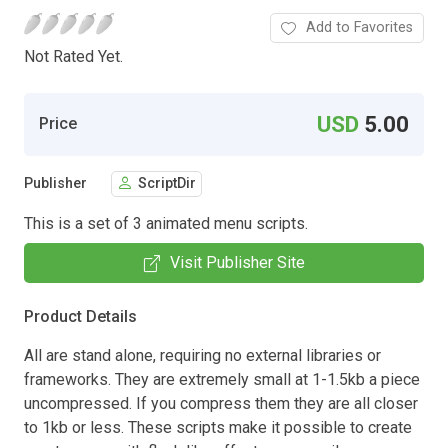
Add to Favorites
Not Rated Yet.
USD
5.00
Price
Publisher
ScriptDir
This is a set of 3 animated menu scripts.
Visit Publisher Site
Product Details
All are stand alone, requiring no external libraries or
frameworks. They are extremely small at 1-1.5kb a piece
uncompressed. If you compress them they are all closer
to 1kb or less. These scripts make it possible to create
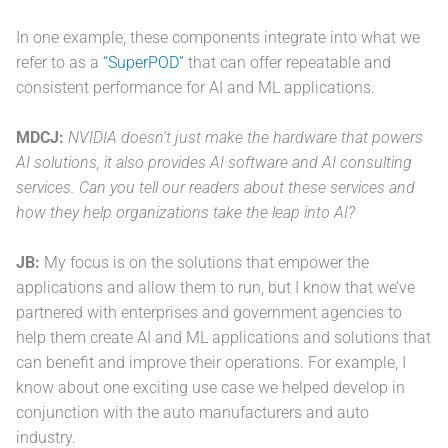
In one example, these components integrate into what we
refer to as a
“SuperPOD”
that can offer repeatable and
consistent performance for AI and ML applications.
MDCJ:
NVIDIA doesn’t just make the hardware that powers
AI solutions, it also provides AI software and AI consulting
services. Can you tell our readers about these services and
how they help organizations take the leap into AI?
JB:
My focus is on the solutions that empower the
applications and allow them to run, but I know that we’ve
partnered with enterprises and government agencies to
help them create AI and ML applications and solutions that
can benefit and improve their operations. For example, I
know about one exciting use case we helped develop in
conjunction with the auto manufacturers and auto
industry.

-*-

Instructions for the task:
Write the listing out again in full and unchanged, minus any pictures.

Result of this exercise:
Add to Favorites
Not Rated Yet.
USD
5.00
Price
Publisher
ScriptDir
This is a set of 3 animated menu scripts.
Visit Publisher Site
Product Details
All are stand alone, requiring no external libraries or
frameworks. They are extremely small at 1-1.5kb a piece
uncompressed. If you compress them they are all closer
to 1kb or less. These scripts make it possible to create
In one example, these components integrate into what we
refer to as a
“SuperPOD”
that can offer repeatable and
consistent performance for AI and ML applications.
MDCJ:
NVIDIA doesn’t just make the hardware that powers
AI solutions, it also provides AI software and AI consulting
services. Can you tell our readers about these services and
how they help organizations take the leap into AI?
JB:
My focus is on the solutions that empower the
applications and allow them to run, but I know that we’ve
partnered with enterprises and government agencies to
help them create AI and ML applications and solutions that
can benefit and improve their operations. For example, I
know about one exciting use case we helped develop in
conjunction with the auto manufacturers and auto
industry.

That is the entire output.